Description of the task -> Where an entry contains an image, skip the image and print the rest exactly.

━━━━

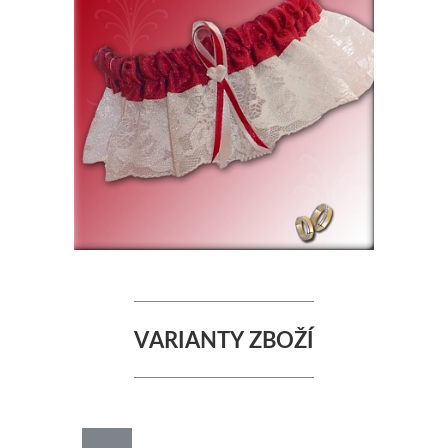
VARIANTY ZBOŽÍ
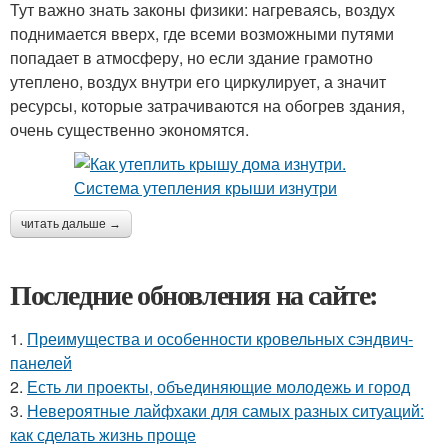
Тут важно знать законы физики: нагреваясь, воздух
поднимается вверх, где всеми возможными путями
попадает в атмосферу, но если здание грамотно
утеплено, воздух внутри его циркулирует, а значит
ресурсы, которые затрачиваются на обогрев здания,
очень существенно экономятся.
читать дальше →
Последние обновления на сайте:
1.
Преимущества и особенности кровельных сэндвич-
панелей
2.
Есть ли проекты, объединяющие молодежь и город
3.
Невероятные лайфхаки для самых разных ситуаций:
как сделать жизнь проще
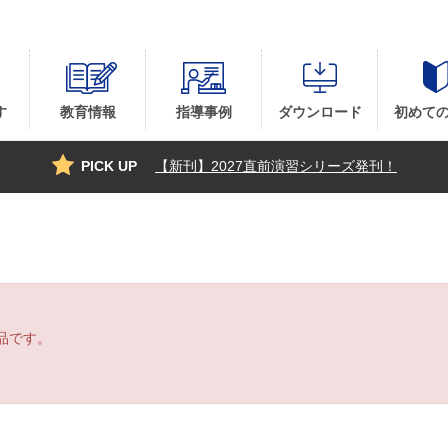
す
教育情報
指導事例
ダウンロード
初めて
PICK UP
【新刊】2027直前演習シリーズ発刊！
品です。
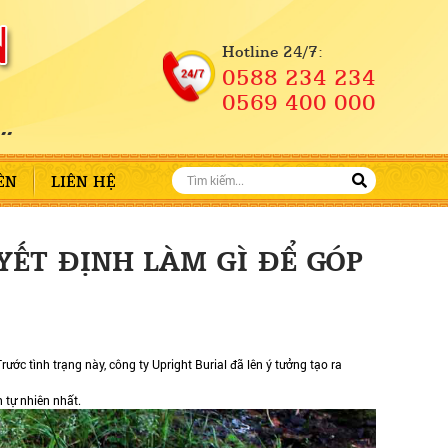
Hotline 24/7:
0588 234 234
0569 400 000
ÊN
LIÊN HỆ
YẾT ĐỊNH LÀM GÌ ĐỂ GÓP
ước tình trạng này, công ty Upright Burial đã lên ý tưởng tạo ra
 tự nhiên nhất.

━━━━

Final answer ->
VARIANTY ZBOŽÍ
Тут важно знать законы физики: нагреваясь, воздух
поднимается вверх, где всеми возможными путями
попадает в атмосферу, но если здание грамотно
утеплено, воздух внутри его циркулирует, а значит
ресурсы, которые затрачиваются на обогрев здания,
очень существенно экономятся.
читать дальше →
Последние обновления на сайте:
1.
Преимущества и особенности кровельных сэндвич-
панелей
2.
Есть ли проекты, объединяющие молодежь и город
3.
Невероятные лайфхаки для самых разных ситуаций:
как сделать жизнь проще
す
教育情報
指導事例
ダウンロード
初めて
PICK UP
【新刊】2027直前演習シリーズ発刊！
品です。
Hotline 24/7:
0588 234 234
0569 400 000
ÊN
LIÊN HỆ
YẾT ĐỊNH LÀM GÌ ĐỂ GÓP
ước tình trạng này, công ty Upright Burial đã lên ý tưởng tạo ra
 tự nhiên nhất.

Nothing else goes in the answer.